◆ Exercise objective
Copy out all of the lines below exactly; the pictures do not belong in the copy.
----------------
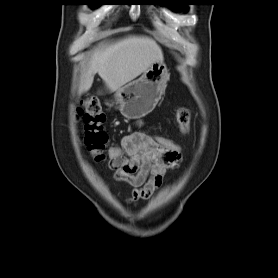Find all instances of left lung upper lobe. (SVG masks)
<instances>
[{
	"instance_id": "1",
	"label": "left lung upper lobe",
	"mask_w": 278,
	"mask_h": 278,
	"mask_svg": "<svg viewBox=\"0 0 278 278\" xmlns=\"http://www.w3.org/2000/svg\"><path fill=\"white\" fill-rule=\"evenodd\" d=\"M165 3H159V5L169 6L172 10H187L186 4L182 3L181 0H162Z\"/></svg>"
}]
</instances>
----------------
◆ Answer below
Find all instances of left lung upper lobe. (SVG masks)
<instances>
[{
	"instance_id": "1",
	"label": "left lung upper lobe",
	"mask_w": 278,
	"mask_h": 278,
	"mask_svg": "<svg viewBox=\"0 0 278 278\" xmlns=\"http://www.w3.org/2000/svg\"><path fill=\"white\" fill-rule=\"evenodd\" d=\"M165 3H159V5L169 6L172 10H187L186 4L182 3L181 0H162Z\"/></svg>"
}]
</instances>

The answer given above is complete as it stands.